Sur la route du retour, nous traversons un village d’orpailleurs. Très éloigné des scènes rurales paisibles des villages précédents à l’architecture traditionnelle, il s’apparente plutôt à un bidonville avec ses cases en tôle ondulée. Nombre d’entre elles ont été laissées à l’abandon par les chercheurs d’or repartis bredouilles. Lorsqu’on a trouvé de l’or dans les collines voisines, beaucoup sont venus tenter leur chance et sont repartis en oubliant leurs rêves de richesse.

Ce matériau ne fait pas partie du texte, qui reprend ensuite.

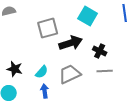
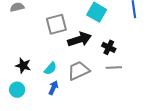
blue arrow: (45, 91) -> (53, 88), turned 32

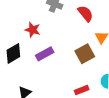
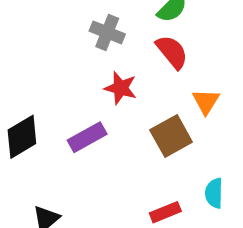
red star: (33, 30) -> (121, 88), moved

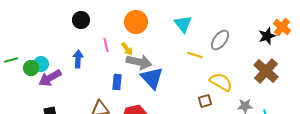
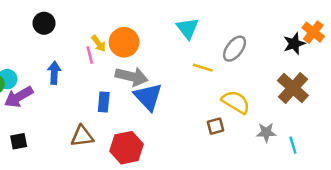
black circle: (81, 20) -> (44, 23), moved
orange circle: (136, 22) -> (124, 42), moved
yellow arrow: (127, 49) -> (99, 44), moved

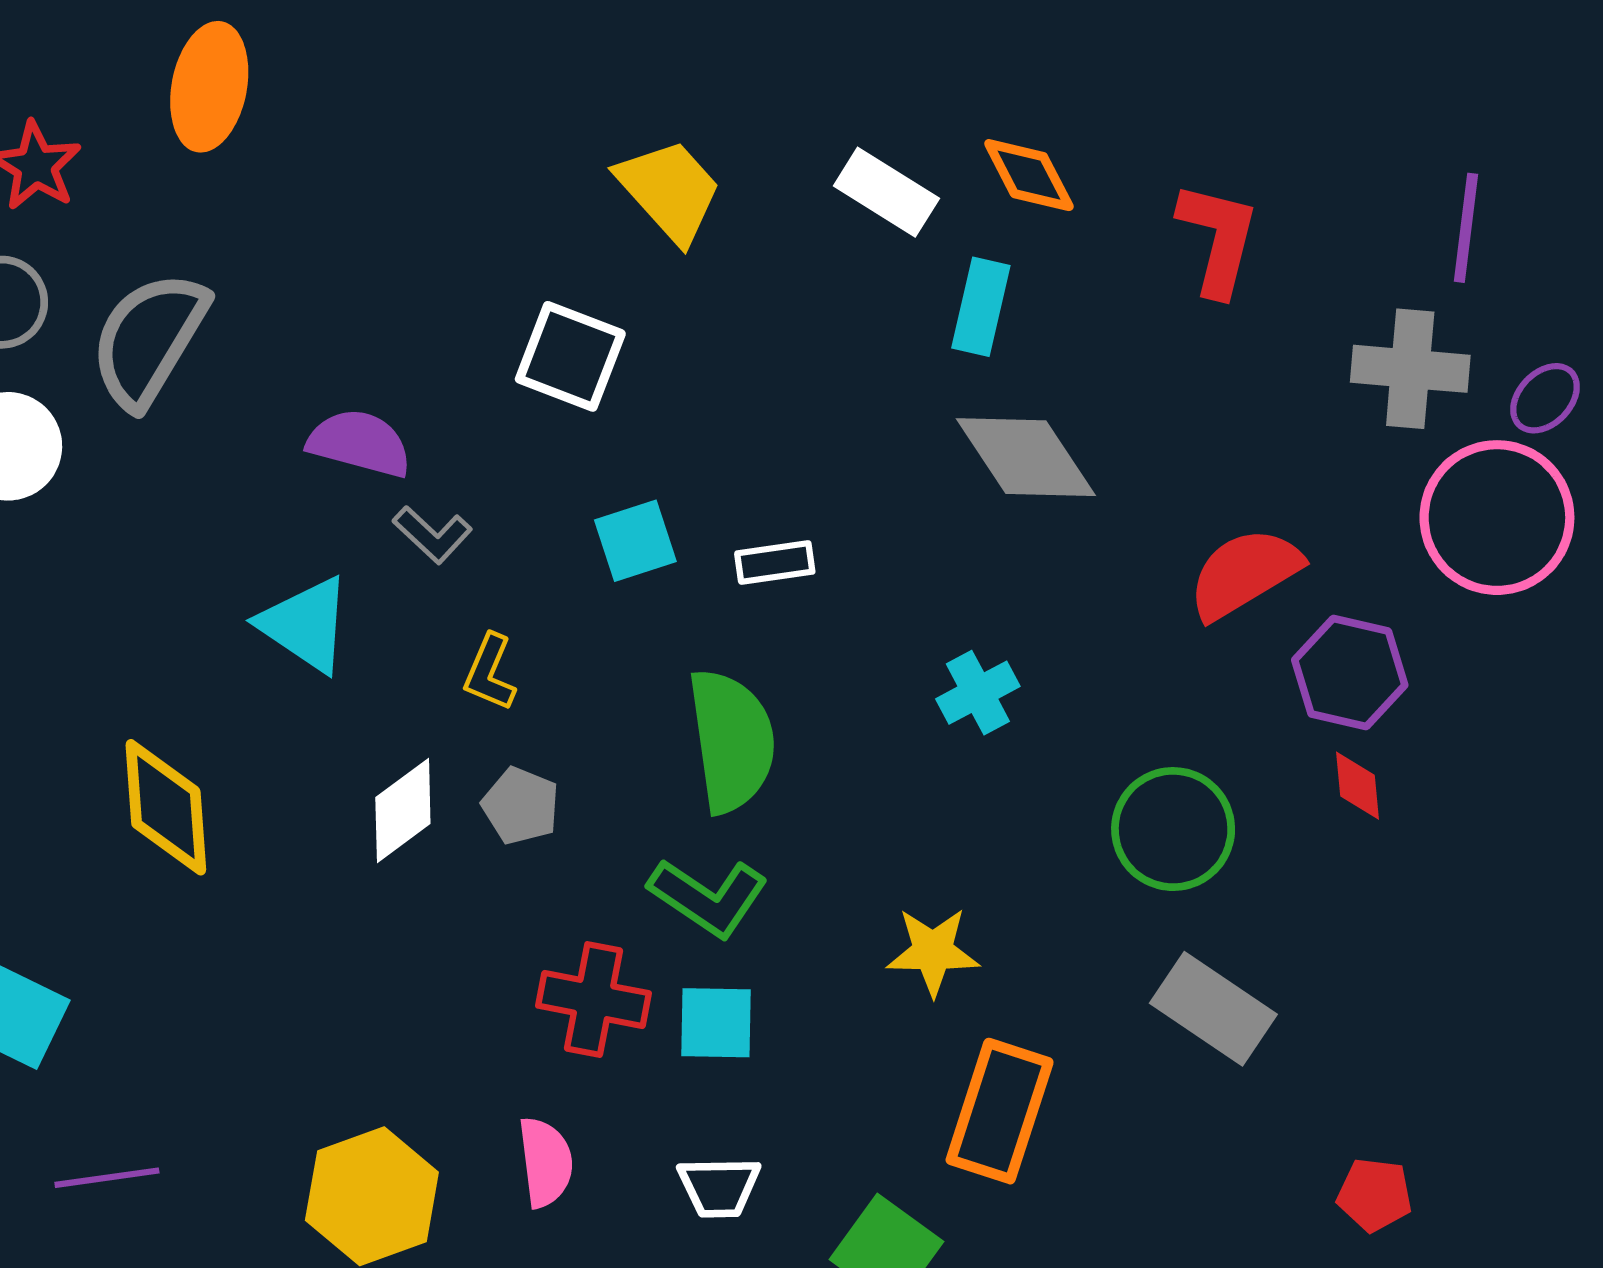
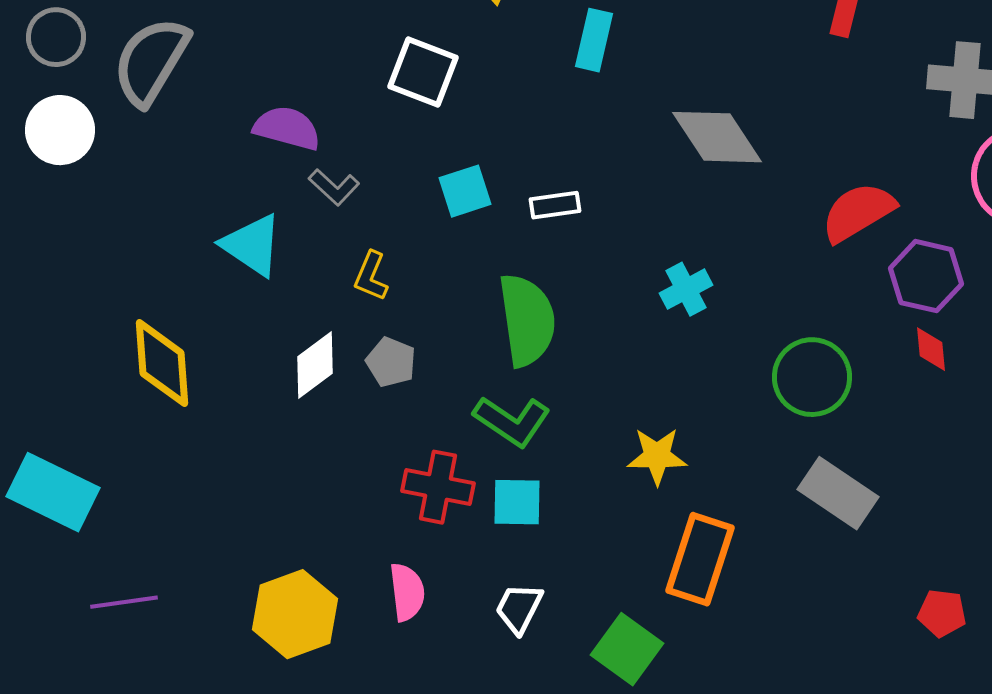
cyan rectangle: (981, 307) -> (594, 40), moved
white trapezoid: (719, 1187) -> (519, 608), turned 118

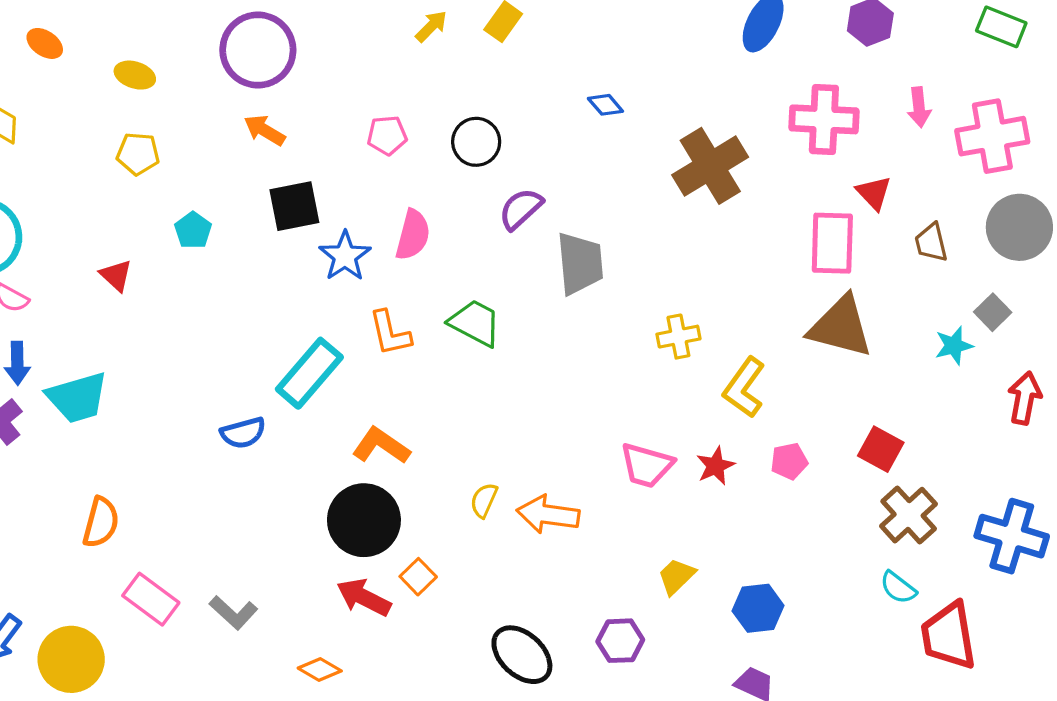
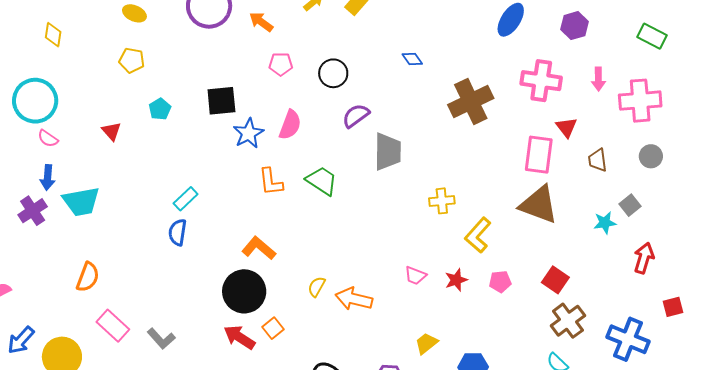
orange arrow: (264, 130) -> (261, 22), moved
gray circle: (1019, 227) -> (651, 156), size x0.6
cyan rectangle: (309, 373) -> (186, 199), moved, size x0.6
blue semicircle: (243, 433) -> (178, 232), turned 108
pink trapezoid: (647, 465) -> (415, 276), size x0.7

Le village est une succession d’habitations sommaires, de bars, de discothèques, où l’on vient perdre l’argent durement gagné par le travail d’orpailleur. Les regards sont sévères et fermés. Sous un soleil de plomb, des femmes, le dos cassé, lavent la terre vomie des collines dans l’espoir de récupérer quelques poussières d’or. Des pompes mécaniques et des moteurs qui pourraient être investis dans l’irrigation des cultures agricoles ne sont dédiés qu’à l’extraction du précieux métal jaune.
C’est un spectacle triste, qui n’exhale que rancoeur et désillusion. Les hommes au loin nous jettent des regards méfiants.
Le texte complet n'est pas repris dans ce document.